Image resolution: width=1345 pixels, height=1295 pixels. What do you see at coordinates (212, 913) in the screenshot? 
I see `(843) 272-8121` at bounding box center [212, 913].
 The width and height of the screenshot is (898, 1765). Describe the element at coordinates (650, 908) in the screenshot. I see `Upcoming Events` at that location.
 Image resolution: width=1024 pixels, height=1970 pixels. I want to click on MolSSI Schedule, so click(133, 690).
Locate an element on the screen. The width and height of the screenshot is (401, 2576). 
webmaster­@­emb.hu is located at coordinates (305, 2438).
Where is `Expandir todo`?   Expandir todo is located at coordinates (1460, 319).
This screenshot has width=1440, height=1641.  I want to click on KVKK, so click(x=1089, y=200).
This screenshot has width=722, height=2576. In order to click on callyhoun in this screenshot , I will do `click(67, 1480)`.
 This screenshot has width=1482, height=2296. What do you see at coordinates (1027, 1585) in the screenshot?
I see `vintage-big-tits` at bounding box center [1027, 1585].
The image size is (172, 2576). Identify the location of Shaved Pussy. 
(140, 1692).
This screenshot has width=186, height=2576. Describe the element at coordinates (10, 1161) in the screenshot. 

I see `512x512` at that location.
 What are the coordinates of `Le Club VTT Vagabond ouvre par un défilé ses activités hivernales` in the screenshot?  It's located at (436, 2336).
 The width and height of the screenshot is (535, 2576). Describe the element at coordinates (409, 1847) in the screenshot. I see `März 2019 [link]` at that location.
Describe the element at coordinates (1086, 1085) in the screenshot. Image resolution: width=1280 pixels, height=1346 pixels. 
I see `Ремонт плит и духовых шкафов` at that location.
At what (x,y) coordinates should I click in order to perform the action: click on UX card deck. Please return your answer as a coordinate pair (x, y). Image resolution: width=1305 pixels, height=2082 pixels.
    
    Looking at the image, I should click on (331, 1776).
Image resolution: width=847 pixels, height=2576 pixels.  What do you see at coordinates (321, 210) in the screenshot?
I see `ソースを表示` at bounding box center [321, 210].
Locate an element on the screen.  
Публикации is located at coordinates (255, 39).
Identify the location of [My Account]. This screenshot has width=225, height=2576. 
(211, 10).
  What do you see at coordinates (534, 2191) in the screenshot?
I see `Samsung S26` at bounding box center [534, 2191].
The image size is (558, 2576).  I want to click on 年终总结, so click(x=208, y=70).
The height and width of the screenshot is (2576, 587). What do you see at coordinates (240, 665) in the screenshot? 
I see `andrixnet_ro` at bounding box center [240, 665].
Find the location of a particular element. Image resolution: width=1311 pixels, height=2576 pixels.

⁂

**WORK REQUEST**
Starting from the line that contains "Image resolution: width=847", give again every line to the last line of the data, exactly. Include nothing else.

**SOLVED EXERCISE**
Image resolution: width=847 pixels, height=2576 pixels.  What do you see at coordinates (321, 210) in the screenshot?
I see `ソースを表示` at bounding box center [321, 210].
Locate an element on the screen.  
Публикации is located at coordinates (255, 39).
Identify the location of [My Account]. This screenshot has width=225, height=2576. 
(211, 10).
  What do you see at coordinates (534, 2191) in the screenshot?
I see `Samsung S26` at bounding box center [534, 2191].
The image size is (558, 2576).  I want to click on 年终总结, so click(x=208, y=70).
The height and width of the screenshot is (2576, 587). What do you see at coordinates (240, 665) in the screenshot? 
I see `andrixnet_ro` at bounding box center [240, 665].
Find the location of a particular element. Image resolution: width=1311 pixels, height=2576 pixels.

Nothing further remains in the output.